Zor olanın seçmek olduğunu, seçilmenin seçmeye göre daha kolay olduğunu dile getiren Erdoğan, gençlere güvendiklerini ve bu gençlerin 15 Temmuz'da kendilerini çok ama çok farklı ispat ettiğini vurguladı.

Cumhurbaşkanı Erdoğan, F-16'ların karşısında gençlerin ve kadınların, yaşlıların durduğunu belirterek, şunları kaydetti:

"Ölüm mölüm dinlemediler, 'Şüheda fışkıracak toprağı sıksan şüheda/Canı cananı bütün varımı alsın da Hüda/Etmesin tek vatanımdan beni dünyada cüda.' dediler ve ölüme yürüdüler ve bu gençlik o gece 'Arkadaş yurdumu alçaklara uğratma sakın/Siper et gövdeni dursun bu hayasızca akın/Doğacaktır sana vadettiği günler Hakk'ın/Kim bilir belki yarın, belki yarından da yakın.' Göğsünü siper etti. Neye? Bombalara. Neye? Mermilere. Kardeşlerim böyle bir gençliğe siz ön açacaksınız. İşte şimdi biz bunu yapıyoruz. Dünyada 22 yaşında, 23, 24,25 yaşında bakan oluyor da milletvekili oluyor da benim ülkemde Ahmet'im, Mehmet'im, Ayşe'm, Fatma'm neden olmasın."

Şahsen 2017 yılında halen bu meseleleri konuşuyor olmaktan ar ettiğini, utandığını ve sıkıldığını belirten Erdoğan, "2053", "2073" dediği zaman birilerinin kendine göre dalga geçtiğini söyledi.

- "Yarınları konuşacağız"

Bugünü değil yarınları konuşacaklarını dile getiren Erdoğan, "Sadece evlatlarımızı değil, torunlarımızı konuşacağız. Bizler lider bir ülkeyi inşa edeceksek, lider bir ülkeyi ihya etmenin tohumlarını atacaksak, onun planını, onun projelerini şimdiden yapmak durumundayız. Bölgemizde siyasi ve beşeri haritaların yeniden çizildiği, ülkemizin üzerinde 100 yıllık oyunların yeniden tedavüle sokulmaya çalışıldığı bir ortamda biz bu meselelerle meşgul olamayız, olmamalıyız." ifadelerini kullandı.

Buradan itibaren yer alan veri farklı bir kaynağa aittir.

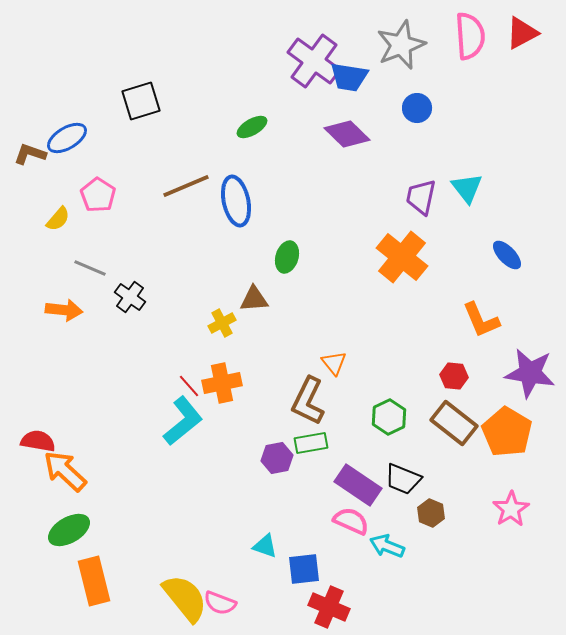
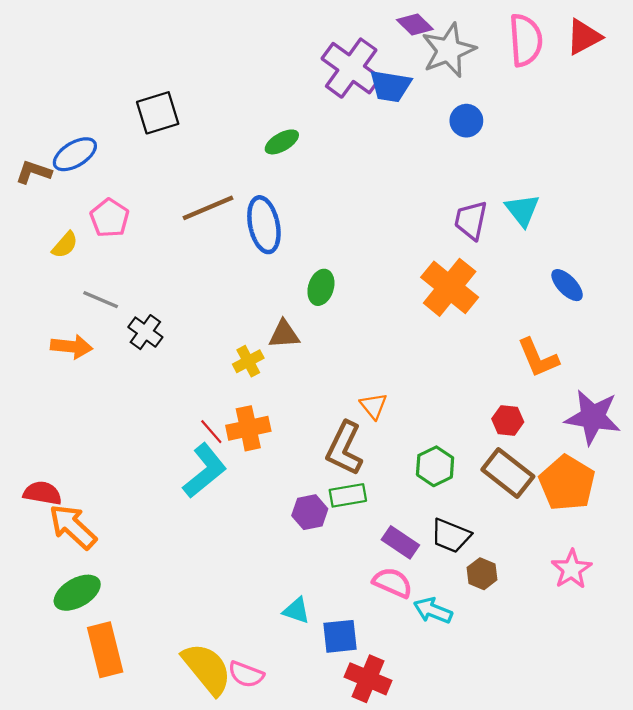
purple diamond: (347, 134) -> (415, 24), moved, size x0.7
purple rectangle: (358, 485) -> (400, 542), size x0.7

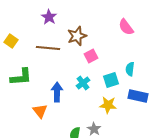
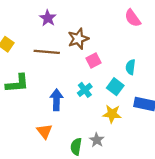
pink semicircle: (126, 27) -> (133, 18), moved
cyan semicircle: (130, 69) -> (130, 67), moved
cyan square: (111, 80) -> (115, 87), turned -35
orange triangle: (40, 111) -> (44, 131), moved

Cumhurbaşkanı Erdoğan, günümüzde her kim kılık kıyafet, saç sakal, inanç, ibadet tartışması açıyorsa, bunun tek amacının bu ülkeye ve bu millete zarar vermek olduğuna vurgu yaparak, "Her kim hayat biçimi tartışması açıyorsa bilin ki sebebi kendi hayat biçiminin tehlike altında olması değildir. Tam tersine bu tartışmayı açanların asıl gayesi kendi hayat biçimleri dışındakilere tahammülsüzlüklerini gizlemektir." diye konuştu.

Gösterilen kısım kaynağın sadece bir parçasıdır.